§ **ACTIVITY**: Repeat each line of the listing exactly as written.

§ **DATASET RECORDS**:
____________

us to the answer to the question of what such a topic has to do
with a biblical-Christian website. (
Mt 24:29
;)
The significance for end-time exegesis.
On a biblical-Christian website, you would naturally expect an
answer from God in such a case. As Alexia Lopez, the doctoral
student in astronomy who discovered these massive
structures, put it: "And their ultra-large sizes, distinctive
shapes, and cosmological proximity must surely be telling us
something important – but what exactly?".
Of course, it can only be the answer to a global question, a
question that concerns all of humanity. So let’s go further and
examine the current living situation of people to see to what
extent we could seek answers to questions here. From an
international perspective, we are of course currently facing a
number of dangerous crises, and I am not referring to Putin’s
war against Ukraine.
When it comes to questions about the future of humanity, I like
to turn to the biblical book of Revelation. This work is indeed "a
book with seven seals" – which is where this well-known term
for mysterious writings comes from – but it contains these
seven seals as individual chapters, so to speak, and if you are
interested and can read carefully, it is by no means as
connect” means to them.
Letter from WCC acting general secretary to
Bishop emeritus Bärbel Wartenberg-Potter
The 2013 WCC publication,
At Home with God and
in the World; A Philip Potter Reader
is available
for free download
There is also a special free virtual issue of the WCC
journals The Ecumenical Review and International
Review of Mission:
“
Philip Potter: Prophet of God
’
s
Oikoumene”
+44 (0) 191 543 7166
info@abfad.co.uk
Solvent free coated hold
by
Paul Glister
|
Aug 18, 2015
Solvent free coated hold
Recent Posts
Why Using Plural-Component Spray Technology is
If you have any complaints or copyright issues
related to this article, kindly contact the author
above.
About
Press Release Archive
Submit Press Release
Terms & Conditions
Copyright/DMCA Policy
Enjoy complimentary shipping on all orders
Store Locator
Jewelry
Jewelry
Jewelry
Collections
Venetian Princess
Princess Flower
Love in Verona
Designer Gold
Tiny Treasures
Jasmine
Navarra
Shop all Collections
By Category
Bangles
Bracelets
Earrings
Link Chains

____________

§ **SOLUTION TO THE EXERCISE**:
us to the answer to the question of what such a topic has to do
with a biblical-Christian website. (
Mt 24:29
;)
The significance for end-time exegesis.
On a biblical-Christian website, you would naturally expect an
answer from God in such a case. As Alexia Lopez, the doctoral
student in astronomy who discovered these massive
structures, put it: "And their ultra-large sizes, distinctive
shapes, and cosmological proximity must surely be telling us
something important – but what exactly?".
Of course, it can only be the answer to a global question, a
question that concerns all of humanity. So let’s go further and
examine the current living situation of people to see to what
extent we could seek answers to questions here. From an
international perspective, we are of course currently facing a
number of dangerous crises, and I am not referring to Putin’s
war against Ukraine.
When it comes to questions about the future of humanity, I like
to turn to the biblical book of Revelation. This work is indeed "a
book with seven seals" – which is where this well-known term
for mysterious writings comes from – but it contains these
seven seals as individual chapters, so to speak, and if you are
interested and can read carefully, it is by no means as
connect” means to them.
Letter from WCC acting general secretary to
Bishop emeritus Bärbel Wartenberg-Potter
The 2013 WCC publication,
At Home with God and
in the World; A Philip Potter Reader
is available
for free download
There is also a special free virtual issue of the WCC
journals The Ecumenical Review and International
Review of Mission:
“
Philip Potter: Prophet of God
’
s
Oikoumene”
+44 (0) 191 543 7166
info@abfad.co.uk
Solvent free coated hold
by
Paul Glister
|
Aug 18, 2015
Solvent free coated hold
Recent Posts
Why Using Plural-Component Spray Technology is
If you have any complaints or copyright issues
related to this article, kindly contact the author
above.
About
Press Release Archive
Submit Press Release
Terms & Conditions
Copyright/DMCA Policy
Enjoy complimentary shipping on all orders
Store Locator
Jewelry
Jewelry
Jewelry
Collections
Venetian Princess
Princess Flower
Love in Verona
Designer Gold
Tiny Treasures
Jasmine
Navarra
Shop all Collections
By Category
Bangles
Bracelets
Earrings
Link Chains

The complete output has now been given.